Il rischio di non volere o dovere avvertire la crisi di una certa visione delle cose poetiche, la spinge invece ad una osservazione e perlustrazione degli oggetti: a trarre una lezione dagli oggetti. Tutto è osservabile, ergo raccontabile; e osservando questo e quello e tant'altro ha l'illusione di incidere sulle cose. Una sorta di Biedermeier, in fin dei conti, da consumare nella poesia Tea Room,dove non a caso dice di "Mitteleuropa che duri"!

Non rischiano nulla i luoghi comuni di cui ci parla sono i nostri luoghi comuni, quelli della nostra civiltà del mondo deindustrializzato che va sotto il nomignolo di post-moderno, e questi luoghi comuni è pure la parola che li esprime!

L'occhio è monocorde, direi mono-ottico, appare come occhio superiore, che osserva ma non è osservato.

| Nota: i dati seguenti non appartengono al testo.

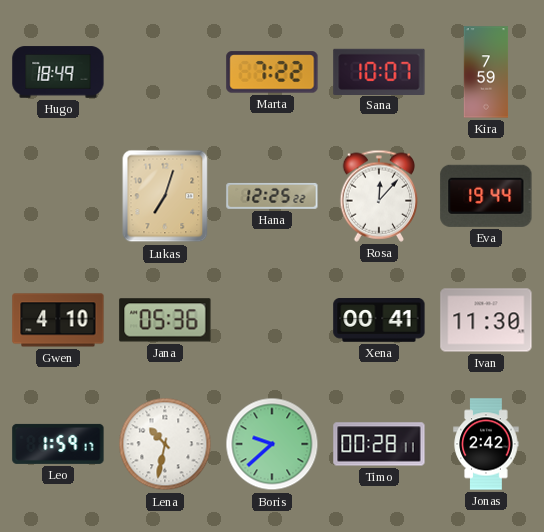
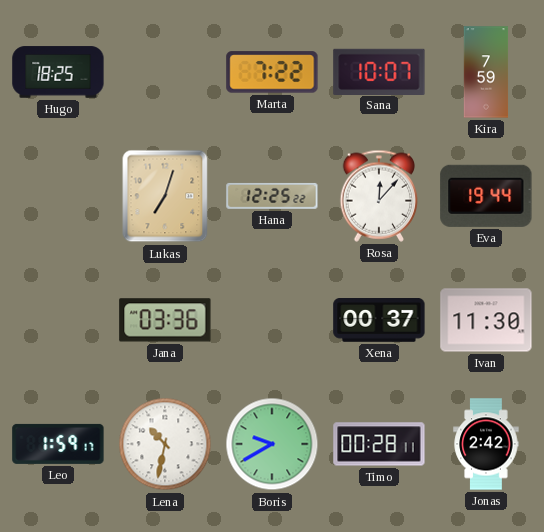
Hugo: 18:49 -> 18:25
Gwen: 4:10 -> none
Jana: 05:36 -> 03:36
Xena: 00:41 -> 00:37
Boris: 9:38 -> 9:40
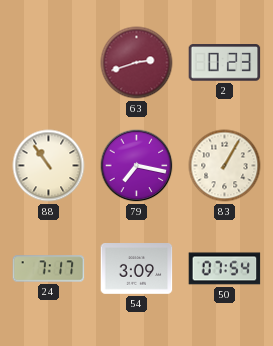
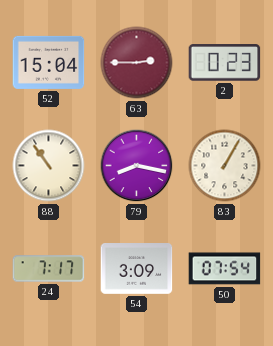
52: none -> 15:04
63: 2:42 -> 2:45
79: 7:17 -> 8:17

Si dirà che se lo fosse avremmo una poesia di più alto vigore, dove i suoi quadretti di quiete genererebbero si, non altre immagini osservate, ma visioni indotte. Pure questa poesia si oppone (come dice il prefatore, nella sua umiltà), che irrita perché disarma, alla poesia della sua epoca (anni '80 e '90), e a quella dei nostri giorni,  infarcita di sperimentalismi linguistici: significati e significanti,  contenuti strozzati e forme usate e abusate senza senso. È la rivincita della poesia della provincia italiana.

 

La poesia della Ventura è in contro tendenza ma in linea di continuità con la tradizione della poesia italiana del Novecento, la sua non è mai una descrizione asettica, ma asettico è la epoché con cui sospende il giudizio sugli eventi poi che allude sempre a un non-detto, a un non-scritto, c' una morigerata educazione parnassiana in quel nominare le cose con economia e riguardo, e terrà questo passo fino alle ultime poesie inedite... certo con strategia stilistica diversa, più attuale, ma resta una povertà di parole che rispecchia fedelmente il vuoto degli oggetti, la loro insignificanza, per questo tanto più significativi; il non volere o dover pigiare troppo sulla parola, che la si vuole intatta e non deformata. I luoghi comuni non sono soltanto gli ambienti, le cose,

le creature viventi e morte (nature morte e vive!), ma lo stesso modo di esprimersi in versi è comune, come per esempio nella poesia  La pagina bianca:

 

"seduta davanti alla finestra/della casa di campagna, la vista/aperta su un paesaggio/di colline innevate".

 

Tutta la poesia della Ventura ha questo tratto comune: sono bandite le visioni, qualsiasi lavoro sulla parola che attenti al suo significato

da tutti accettato. La parola è questa e non altro: non altro non deve essere affatto! E poi il verso citato nella prefazione di Giorgio Linguaglossa "Le cose vogliono un grande silenzio prima di prendere la parola" si allontana dall'osservazione o descrizione che sia, per divenire riflessione, indotta di certo,

che lascia al lettore il compito di continuare per proprio conto. Intanto quel "prima di prendere la parola" è roba da tribunale; che "le cose vogliono un grande silenzio" è un Morandi azzittito, quando ogni oggetto del pittore è un urlo, non qualsiasi, ma ben circostanziato al suo mondo.

Ma il punto è nel verbo usato:” vogliono”; come se le cose debbano possedere di necessità una volontà.

 

Ma sicuramente è questa la poetica della Ventura: fermarsi un atimo in silenzio prima che le cose inizino a parlare, dire ciò che si deve dire nel modo più semplice e naturale possibile, come per esempio nella poesia  Le statue, il penultimo «aveva trovato il coraggio di partire», lo può dire chiunque senza che faccia affatto poesia, è una locuzione della lingua naturale.